Entrée en vigueur le 15 mai 2022 du nouveau statut de l’entrepreneur individuel : séparation de patrimoine, nouveau droit de gage des créanciers professionnels et personnels et de nouvelles incertitudes.
La loi n°2022-172 du 14 février va entrer en vigueur le 15 mai prochain et unifie le régime applicable aux entrepreneurs individuels en supprimant l’entreprise individuelle à responsabilité limité (EIRL). (celles existantes pourront toutefois subsister)
Celle loi a notamment pour objectif d’améliorer la protection du patrimoine de tous les entrepreneurs individuels.
Son apport majeur : une séparation automatique du patrimoine de l’entrepreneur en deux catégories : le patrimoine professionnel et le patrimoine personnel qui constitueront, sauf exception, le droit de gage exclusif des créanciers professionnels pour l’un et des créanciers personnels pour l’autre.
Ces nouvelles dispositions s’appliqueront aux créances nées après l’entrée en vigueur de la loi.
Cette réforme n’est pas sans rappeler la création de l’insaisissabilité de plein droit de la résidence principale issue de la loi du 6 aout 2015 et apporte à son tour son lot d’incertitudes et de questions pour le créancier et ce d’autant que ce dernier risque désormais d’engager sa responsabilité pour « abus de saisie » lorsqu’il procède à une mesure d’exécution forcée ou conservatoire sur un élément d’actif ne faisant manifestement pas partie de son gage général. (article L 526-22 C. Com).
La charge d’une telle preuve incombe à l’entrepreneur individuel.
Cette distinction du patrimoine est rendue encore plus obscure par un certain nombre d’exceptions créant ainsi une frontière poreuse entre ces deux patrimoines.
Par exemple, pour le créancier personnel, si le patrimoine personnel est insuffisant, le droit de gage général des créanciers peut s’exercer sur le patrimoine professionnel, dans la limite du montant du bénéfice réalisé lors du dernier exercice clos.

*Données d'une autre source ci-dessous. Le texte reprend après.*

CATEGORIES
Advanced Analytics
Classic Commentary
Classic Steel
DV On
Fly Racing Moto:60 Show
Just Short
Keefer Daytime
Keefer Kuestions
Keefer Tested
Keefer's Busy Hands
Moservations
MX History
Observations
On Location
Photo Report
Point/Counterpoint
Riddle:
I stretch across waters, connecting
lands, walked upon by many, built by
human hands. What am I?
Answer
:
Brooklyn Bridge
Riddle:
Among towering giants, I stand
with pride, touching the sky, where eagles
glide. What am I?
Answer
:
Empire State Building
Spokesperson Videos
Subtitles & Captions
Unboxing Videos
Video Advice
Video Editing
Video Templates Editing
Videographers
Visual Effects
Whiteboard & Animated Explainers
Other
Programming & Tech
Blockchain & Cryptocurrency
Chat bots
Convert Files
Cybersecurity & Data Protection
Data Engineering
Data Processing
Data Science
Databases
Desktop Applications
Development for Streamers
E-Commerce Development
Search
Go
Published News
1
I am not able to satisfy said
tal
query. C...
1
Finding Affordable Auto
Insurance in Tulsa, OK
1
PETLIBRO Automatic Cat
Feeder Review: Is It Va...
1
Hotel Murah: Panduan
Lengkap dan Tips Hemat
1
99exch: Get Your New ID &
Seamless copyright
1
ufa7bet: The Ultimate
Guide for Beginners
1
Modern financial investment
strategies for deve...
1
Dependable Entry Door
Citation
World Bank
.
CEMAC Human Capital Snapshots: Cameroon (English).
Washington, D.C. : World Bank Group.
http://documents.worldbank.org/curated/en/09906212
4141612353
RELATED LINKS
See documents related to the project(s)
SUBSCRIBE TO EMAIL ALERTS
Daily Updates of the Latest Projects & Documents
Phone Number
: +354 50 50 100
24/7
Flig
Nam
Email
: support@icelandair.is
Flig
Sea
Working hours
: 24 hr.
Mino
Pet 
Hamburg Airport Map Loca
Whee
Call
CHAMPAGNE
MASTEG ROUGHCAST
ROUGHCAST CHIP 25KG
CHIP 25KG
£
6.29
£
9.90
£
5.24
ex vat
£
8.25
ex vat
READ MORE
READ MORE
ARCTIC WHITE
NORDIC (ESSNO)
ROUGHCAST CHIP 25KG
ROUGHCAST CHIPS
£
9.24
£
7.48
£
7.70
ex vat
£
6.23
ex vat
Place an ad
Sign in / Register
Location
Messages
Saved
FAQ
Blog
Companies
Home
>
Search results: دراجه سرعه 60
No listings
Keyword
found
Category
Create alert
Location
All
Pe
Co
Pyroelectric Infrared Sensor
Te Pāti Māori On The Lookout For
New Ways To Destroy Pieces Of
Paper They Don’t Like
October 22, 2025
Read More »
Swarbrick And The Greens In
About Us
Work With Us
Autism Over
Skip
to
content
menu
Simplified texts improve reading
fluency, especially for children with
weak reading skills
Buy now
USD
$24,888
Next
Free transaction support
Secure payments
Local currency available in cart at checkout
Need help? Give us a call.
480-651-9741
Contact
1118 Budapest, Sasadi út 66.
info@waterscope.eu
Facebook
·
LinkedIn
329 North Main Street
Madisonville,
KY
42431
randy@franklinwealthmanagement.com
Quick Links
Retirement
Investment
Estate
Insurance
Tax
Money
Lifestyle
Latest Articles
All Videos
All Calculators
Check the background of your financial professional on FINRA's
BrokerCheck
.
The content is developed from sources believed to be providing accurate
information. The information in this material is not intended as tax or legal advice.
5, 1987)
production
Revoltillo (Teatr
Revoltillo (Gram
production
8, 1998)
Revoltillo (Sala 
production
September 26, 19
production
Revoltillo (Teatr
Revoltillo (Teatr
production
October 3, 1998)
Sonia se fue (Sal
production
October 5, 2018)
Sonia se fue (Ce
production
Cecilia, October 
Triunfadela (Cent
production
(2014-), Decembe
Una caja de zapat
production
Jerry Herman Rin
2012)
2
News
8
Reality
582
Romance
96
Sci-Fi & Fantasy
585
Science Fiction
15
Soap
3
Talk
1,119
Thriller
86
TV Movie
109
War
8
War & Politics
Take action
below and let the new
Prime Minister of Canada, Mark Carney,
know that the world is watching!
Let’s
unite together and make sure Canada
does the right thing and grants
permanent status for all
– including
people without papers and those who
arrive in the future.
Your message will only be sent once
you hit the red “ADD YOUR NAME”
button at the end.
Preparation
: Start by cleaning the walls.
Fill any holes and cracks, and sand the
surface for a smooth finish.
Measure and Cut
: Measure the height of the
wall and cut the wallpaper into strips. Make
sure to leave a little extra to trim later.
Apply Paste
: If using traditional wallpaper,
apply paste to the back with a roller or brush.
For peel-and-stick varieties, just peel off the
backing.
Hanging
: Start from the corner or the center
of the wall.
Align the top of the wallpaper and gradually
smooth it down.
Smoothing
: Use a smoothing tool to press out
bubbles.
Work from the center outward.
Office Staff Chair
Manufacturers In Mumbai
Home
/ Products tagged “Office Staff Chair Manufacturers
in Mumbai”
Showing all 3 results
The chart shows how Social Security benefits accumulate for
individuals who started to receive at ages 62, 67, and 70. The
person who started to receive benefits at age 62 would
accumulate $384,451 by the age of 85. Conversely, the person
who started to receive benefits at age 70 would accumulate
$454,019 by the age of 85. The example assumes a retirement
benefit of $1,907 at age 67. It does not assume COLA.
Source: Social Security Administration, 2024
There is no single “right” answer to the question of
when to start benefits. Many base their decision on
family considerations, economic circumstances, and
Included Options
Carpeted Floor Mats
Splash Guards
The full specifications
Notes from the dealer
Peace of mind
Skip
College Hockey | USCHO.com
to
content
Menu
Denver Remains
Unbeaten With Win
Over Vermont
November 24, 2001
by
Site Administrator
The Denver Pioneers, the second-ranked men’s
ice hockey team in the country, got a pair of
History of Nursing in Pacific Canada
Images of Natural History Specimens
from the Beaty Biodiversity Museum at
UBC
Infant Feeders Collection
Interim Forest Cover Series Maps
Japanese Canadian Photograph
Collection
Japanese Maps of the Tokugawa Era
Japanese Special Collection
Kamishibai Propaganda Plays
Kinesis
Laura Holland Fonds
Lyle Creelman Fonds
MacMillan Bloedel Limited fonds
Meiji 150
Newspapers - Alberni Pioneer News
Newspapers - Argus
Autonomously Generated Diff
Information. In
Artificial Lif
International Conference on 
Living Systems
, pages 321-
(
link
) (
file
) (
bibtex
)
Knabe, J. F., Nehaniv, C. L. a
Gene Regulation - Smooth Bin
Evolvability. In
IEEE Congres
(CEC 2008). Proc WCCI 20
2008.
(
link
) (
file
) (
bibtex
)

De la même façon, par dérogation, l’entrepreneur individuel peut consentir des sûretés réelles sur son patrimoine personnel en garantie de dettes professionnelles ou encore renoncer à la séparation des patrimoines au profit d’un créancier professionnel pour un engagement spécifique dans des conditions de formes sanctionnées à peine de nullité (article L 526-25 du Code de commerce).
Cette complexité du régime et des exceptions à laquelle s’ajoute le risque de responsabilité du créancier en cas d’abus de saisie participe sans aucun doute à la protection du patrimoine de l’entrepreneur individuel.
Néanmoins, les grands gagnants de cette réforme sont sans nul doute les créanciers personnels.
Suite à l’instauration de l’insaisissabilité légale en 2015 de la résidence principale, les créanciers personnels, à qui cette insaisissabilité n’était pas opposable, disposaient d’un droit de gage sur la résidence principale de l’entrepreneur.
La résidence principale constitue bien souvent le bien ayant la plus grande valeur dans son patrimoine.
Désormais, ces créanciers personnels bénéficient d’un droit de gage étendu à ce nouveau patrimoine personnel qui reste néanmoins délicat à déterminer.
Notre profession devra assurément accompagner les créanciers dans des choix judicieux de recouvrement à l’encontre des entrepreneurs individuels.